Kim Hong menoleh dan melihat bahwa kekasihnya juga sudah selesai merobohkan semua orang yang mengeroyoknya tanpa membunuh seorangpun diantara mereka. Tiga puluh lebih anak buah penjahat yang menggeletak malang melintang itu, hanya dapat memandang kepada sepasang pendekar itu dengan mata terbelalak penuh ketakjuban. Tak mereka sangka sama sekali bahwa mereka semua roboh seperti itu, bahkan kepala mereka telah tewas! Kini baru terbuka mata mereka bahwa mereka telah kecelik, menabrak batu karang.

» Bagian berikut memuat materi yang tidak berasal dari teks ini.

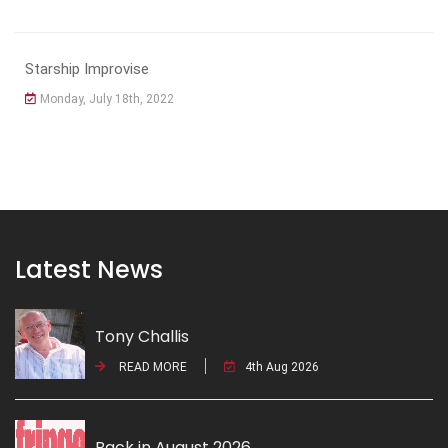
Starship Improvise
Monday, July 18th, 2022
Latest News
Tony Challis
READ MORE
4th Aug 2026
Back in August 2026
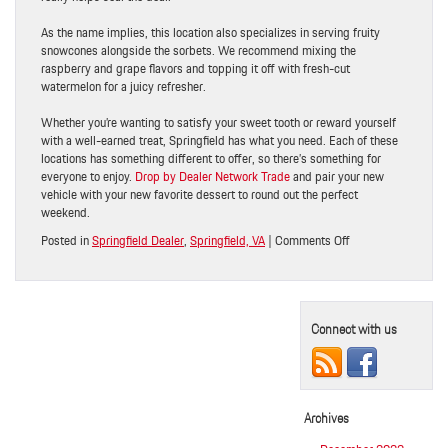
As the name implies, this location also specializes in serving fruity
snowcones alongside the sorbets. We recommend mixing the
raspberry and grape flavors and topping it off with fresh-cut
watermelon for a juicy refresher.
Whether you’re wanting to satisfy your sweet tooth or reward yourself
with a well-earned treat, Springfield has what you need. Each of these
locations has something different to offer, so there’s something for
everyone to enjoy.
Drop by Dealer Network Trade
and pair your new
vehicle with your new favorite dessert to round out the perfect
weekend.
on
Posted in
Springfield Dealer
,
Springfield, VA
|
Comments Off
Make
the
Drive:
3
Connect with us
Great
Spots
for
Ice
Cream
Archives
and
Frozen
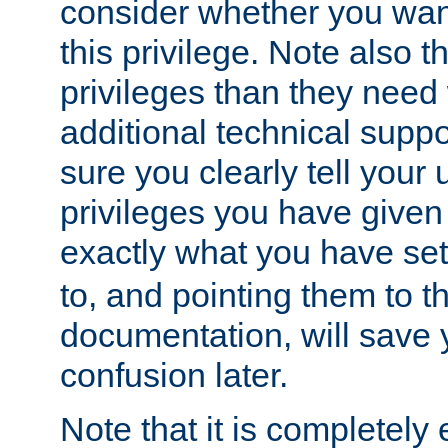
consider whether you want
this privilege. Note also t
privileges than they need 
additional technical supp
sure you clearly tell your 
privileges you have given
exactly what you have se
to, and pointing them to t
documentation, will save y
confusion later.
Note that it is completely 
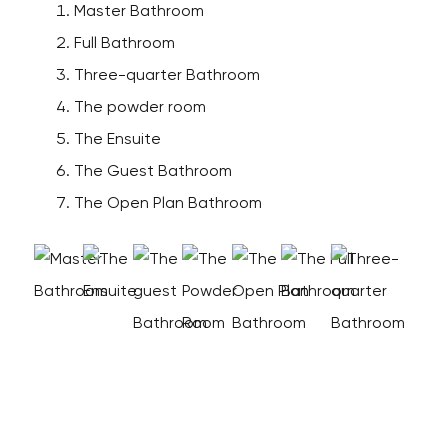
Master Bathroom
Full Bathroom
Three-quarter Bathroom
The powder room
The Ensuite
The Guest Bathroom
The Open Plan Bathroom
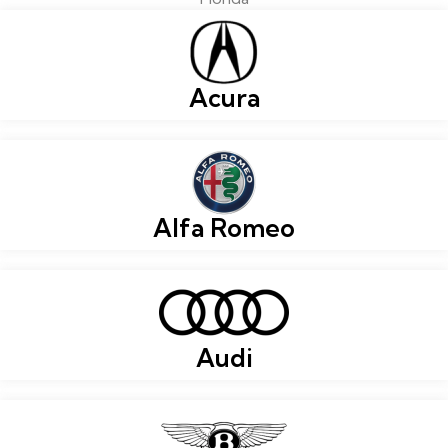
Acura
Alfa Romeo
Audi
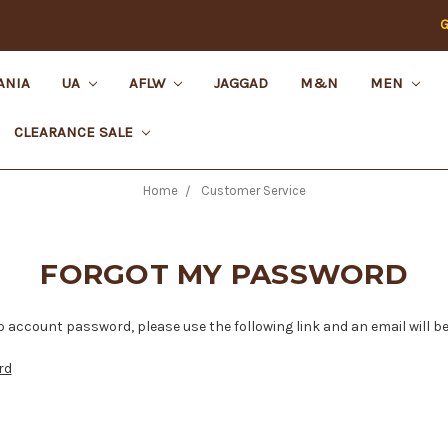
G
ANIA
UA
AFLW
JAGGAD
M&N
MEN
CLEARANCE SALE
Home
Customer Service
FORGOT MY PASSWORD
 account password, please use the following link and an email will be
rd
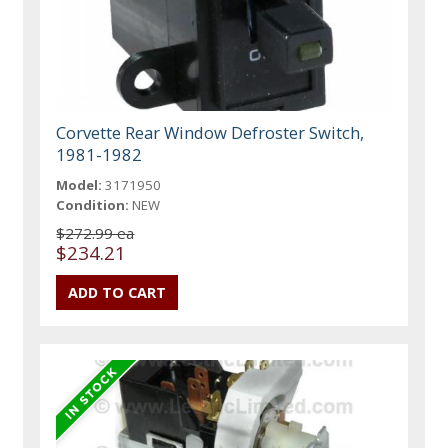
Corvette Rear Window Defroster Switch,
1981-1982
Model:
3171950
Condition:
NEW
$272.99 ea
$234.21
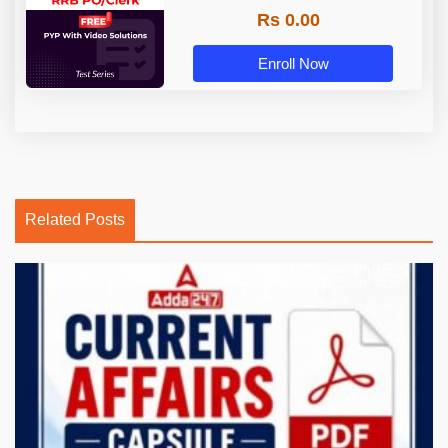
Rs 0.00
Enroll Now
Related Posts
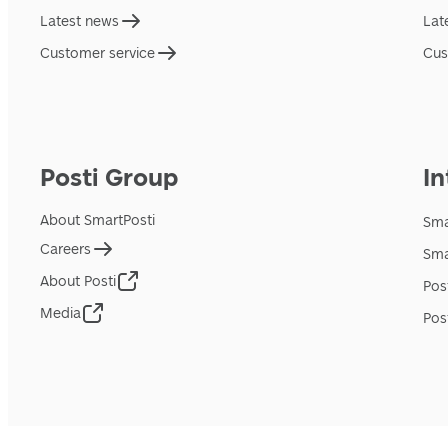
Latest news
Lat
Customer service
Cus
Posti Group
In
About SmartPosti
Sma
Careers
Sma
About Posti
Pos
Media
Pos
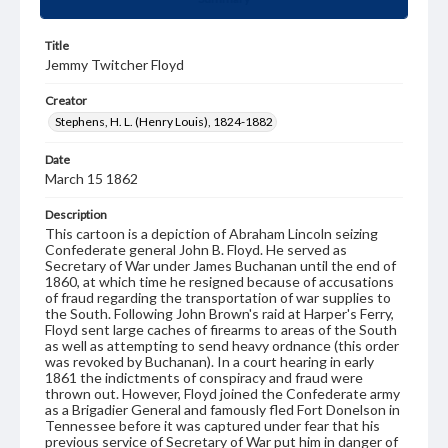
Title
Jemmy Twitcher Floyd
Creator
Stephens, H. L. (Henry Louis), 1824-1882
Date
March 15 1862
Description
This cartoon is a depiction of Abraham Lincoln seizing
Confederate general John B. Floyd. He served as
Secretary of War under James Buchanan until the end of
1860, at which time he resigned because of accusations
of fraud regarding the transportation of war supplies to
the South. Following John Brown's raid at Harper's Ferry,
Floyd sent large caches of firearms to areas of the South
as well as attempting to send heavy ordnance (this order
was revoked by Buchanan). In a court hearing in early
1861 the indictments of conspiracy and fraud were
thrown out. However, Floyd joined the Confederate army
as a Brigadier General and famously fled Fort Donelson in
Tennessee before it was captured under fear that his
previous service of Secretary of War put him in danger of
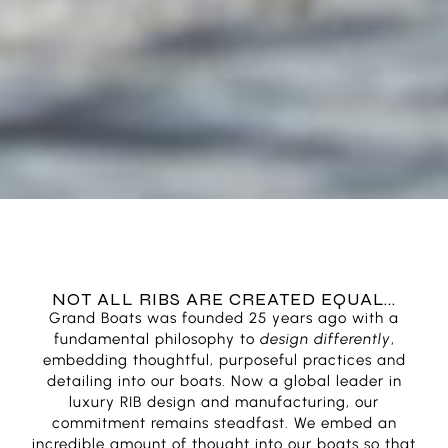
NOT ALL RIBS ARE CREATED EQUAL...
Grand Boats was founded 25 years ago with a
fundamental philosophy to
design differently
,
embedding thoughtful, purposeful practices and
detailing into our boats. Now a global leader in
luxury RIB design and manufacturing, our
commitment remains steadfast. We embed an
incredible amount of thought into our boats so that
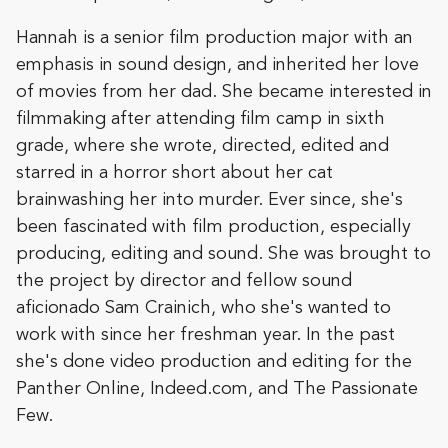
Hannah is a senior film production major with an
emphasis in sound design, and inherited her love
of movies from her dad. She became interested in
filmmaking after attending film camp in sixth
grade, where she wrote, directed, edited and
starred in a horror short about her cat
brainwashing her into murder. Ever since, she's
been fascinated with film production, especially
producing, editing and sound. She was brought to
the project by director and fellow sound
aficionado Sam Crainich, who she's wanted to
work with since her freshman year. In the past
she's done video production and editing for the
Panther Online, Indeed.com, and The Passionate
Few.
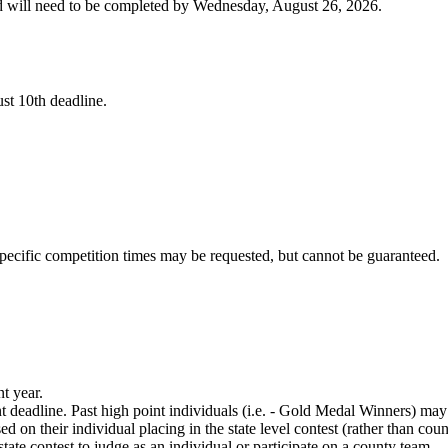
nd will need to be completed by Wednesday, August 26, 2026.
ust 10th deadline.
Specific competition times may be requested, but cannot be guaranteed.
nt year.
 deadline. Past high point individuals (i.e. - Gold Medal Winners) may
d on their individual placing in the state level contest (rather than co
tate contest to judge as an individual or participate on a county team.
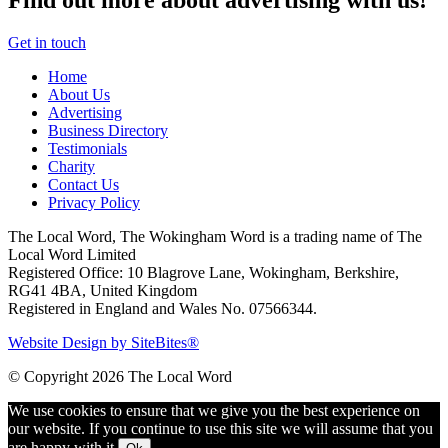
Find out more about advertising with us!
Get in touch
Home
About Us
Advertising
Business Directory
Testimonials
Charity
Contact Us
Privacy Policy
The Local Word, The Wokingham Word is a trading name of The
Local Word Limited
Registered Office: 10 Blagrove Lane, Wokingham, Berkshire,
RG41 4BA, United Kingdom
Registered in England and Wales No. 07566344.
Website Design by SiteBites®
© Copyright 2026 The Local Word
We use cookies to ensure that we give you the best experience on
our website. If you continue to use this site we will assume that you
are happy with it.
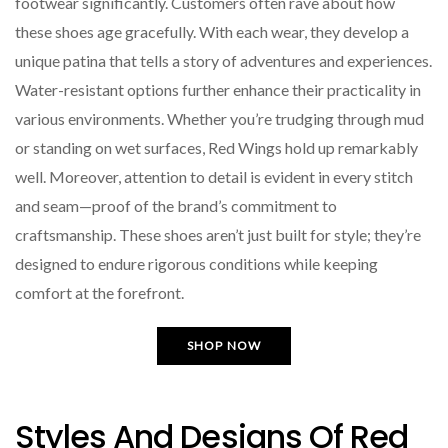
footwear significantly. Customers often rave about how
these shoes age gracefully. With each wear, they develop a
unique patina that tells a story of adventures and experiences.
Water-resistant options further enhance their practicality in
various environments. Whether you’re trudging through mud
or standing on wet surfaces, Red Wings hold up remarkably
well. Moreover, attention to detail is evident in every stitch
and seam—proof of the brand’s commitment to
craftsmanship. These shoes aren’t just built for style; they’re
designed to endure rigorous conditions while keeping
comfort at the forefront.
SHOP NOW
Styles And Designs Of Red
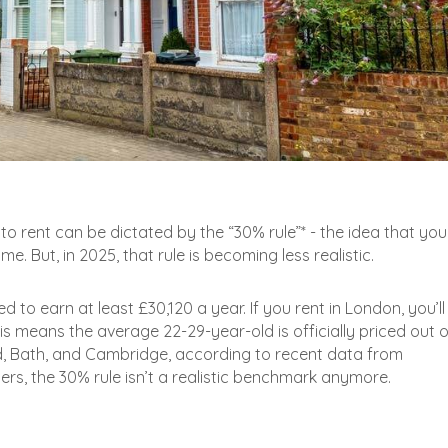
o rent can be dictated by the “30% rule”* - the idea that you
. But, in 2025, that rule is becoming less realistic.
 to earn at least £30,120 a year. If you rent in London, you’l
his means the average 22-29-year-old is officially priced out o
rd, Bath, and Cambridge, according to recent data from
s, the 30% rule isn’t a realistic benchmark anymore.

"Aku tidak membunuhnya, melainkan dia yang hendak membunuhku dan salah pukul sehingga ruyungnya memukul kepalanya sendiri!" jawab Kim Hong setengah berkelakar. Thian Sin mengerti akan isi hati kekasihnya. Dia menarik napas panjang.

"Dia manusia licik dan jahat. Entah sudah berapa banyak orang dibunuhnya dan membiarkan orang seperti dia tinggal hidup, berarti memperbanyak jumlah calon korban saja. Engkau benar Kim Hong, sudah sepatutnya dia dibunuh dan anak buahnya diberi hajaran seperti ini."

Thian Sin lalu menghampiri tubuh si gendut yang sudah menjadi mayat itu, membalikkan tubuh menelungkup itu dengan kakinya, lalu mencari dan mengambil kembali kunci emas dari saku baju kepala penjahat itu.

Dia sengaja mengangkat kunci emas itu tinggi-tinggi agar nampak oleh para anak buah penjahat yang rebah malang melintang karena dia ingin mempergunakan kunci itu untuk memancing semua pihak yang tersangkut dalam perkara harta karun yang peta dan kuncinya ditemukan oleh keluarga petani Ciang yang sial itu.